(Stored data entries)
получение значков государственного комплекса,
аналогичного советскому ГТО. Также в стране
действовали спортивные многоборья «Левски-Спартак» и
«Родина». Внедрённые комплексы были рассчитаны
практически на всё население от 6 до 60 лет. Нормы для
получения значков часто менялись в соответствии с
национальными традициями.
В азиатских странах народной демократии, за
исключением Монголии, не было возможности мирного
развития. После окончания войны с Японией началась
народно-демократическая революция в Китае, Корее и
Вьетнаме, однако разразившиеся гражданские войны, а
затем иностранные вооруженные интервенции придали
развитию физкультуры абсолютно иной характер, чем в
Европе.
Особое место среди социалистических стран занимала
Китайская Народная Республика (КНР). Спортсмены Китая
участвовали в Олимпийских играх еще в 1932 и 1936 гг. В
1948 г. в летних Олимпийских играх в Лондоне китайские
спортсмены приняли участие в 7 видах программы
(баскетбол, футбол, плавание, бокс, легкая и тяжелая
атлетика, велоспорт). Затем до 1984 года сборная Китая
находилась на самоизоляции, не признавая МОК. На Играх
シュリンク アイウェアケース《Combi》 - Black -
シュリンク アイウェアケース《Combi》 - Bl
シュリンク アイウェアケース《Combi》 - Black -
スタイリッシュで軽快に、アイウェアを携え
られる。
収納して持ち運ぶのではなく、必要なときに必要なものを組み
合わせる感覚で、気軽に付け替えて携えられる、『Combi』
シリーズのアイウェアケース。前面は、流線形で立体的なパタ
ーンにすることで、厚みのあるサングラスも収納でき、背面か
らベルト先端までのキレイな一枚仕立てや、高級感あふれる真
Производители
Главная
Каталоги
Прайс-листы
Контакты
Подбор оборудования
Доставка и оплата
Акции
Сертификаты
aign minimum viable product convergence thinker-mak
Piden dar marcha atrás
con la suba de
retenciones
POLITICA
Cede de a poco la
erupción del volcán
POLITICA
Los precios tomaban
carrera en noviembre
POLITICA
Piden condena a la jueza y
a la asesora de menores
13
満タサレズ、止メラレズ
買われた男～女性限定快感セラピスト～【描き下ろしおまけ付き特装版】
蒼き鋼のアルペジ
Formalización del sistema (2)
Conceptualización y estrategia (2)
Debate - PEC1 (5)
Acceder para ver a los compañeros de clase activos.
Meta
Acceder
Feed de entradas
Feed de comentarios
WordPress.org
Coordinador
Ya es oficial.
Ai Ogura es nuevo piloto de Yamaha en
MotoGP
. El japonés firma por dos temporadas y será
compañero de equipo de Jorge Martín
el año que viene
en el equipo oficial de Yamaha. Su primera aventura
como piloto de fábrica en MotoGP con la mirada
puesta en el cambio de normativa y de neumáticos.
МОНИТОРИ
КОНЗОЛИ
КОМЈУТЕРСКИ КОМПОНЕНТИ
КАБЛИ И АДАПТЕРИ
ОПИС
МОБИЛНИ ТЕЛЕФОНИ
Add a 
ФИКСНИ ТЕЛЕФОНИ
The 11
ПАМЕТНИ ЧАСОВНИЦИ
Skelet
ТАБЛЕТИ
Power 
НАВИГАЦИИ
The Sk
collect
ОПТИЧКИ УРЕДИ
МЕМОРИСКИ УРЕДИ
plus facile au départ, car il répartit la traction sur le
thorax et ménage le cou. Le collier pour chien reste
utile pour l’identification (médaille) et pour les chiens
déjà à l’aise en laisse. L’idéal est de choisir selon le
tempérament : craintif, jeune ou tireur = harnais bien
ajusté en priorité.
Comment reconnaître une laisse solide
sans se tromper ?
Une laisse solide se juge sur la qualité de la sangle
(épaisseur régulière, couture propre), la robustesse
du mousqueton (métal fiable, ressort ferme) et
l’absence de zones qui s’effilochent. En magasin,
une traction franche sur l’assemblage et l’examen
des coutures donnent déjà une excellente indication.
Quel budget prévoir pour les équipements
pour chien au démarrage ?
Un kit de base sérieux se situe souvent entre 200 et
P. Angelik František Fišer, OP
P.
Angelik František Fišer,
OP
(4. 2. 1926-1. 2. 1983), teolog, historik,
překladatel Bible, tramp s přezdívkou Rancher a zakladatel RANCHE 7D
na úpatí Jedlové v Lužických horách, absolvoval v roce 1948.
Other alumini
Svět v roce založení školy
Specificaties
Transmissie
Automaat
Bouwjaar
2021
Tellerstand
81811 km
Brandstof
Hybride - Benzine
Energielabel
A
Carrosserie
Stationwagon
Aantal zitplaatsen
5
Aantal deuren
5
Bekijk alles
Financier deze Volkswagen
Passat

**Aim of the exercise**:
Please list every line of the records that contains "Piden".

**Exercise solution**:
Piden dar marcha atrás
Piden condena a la jueza y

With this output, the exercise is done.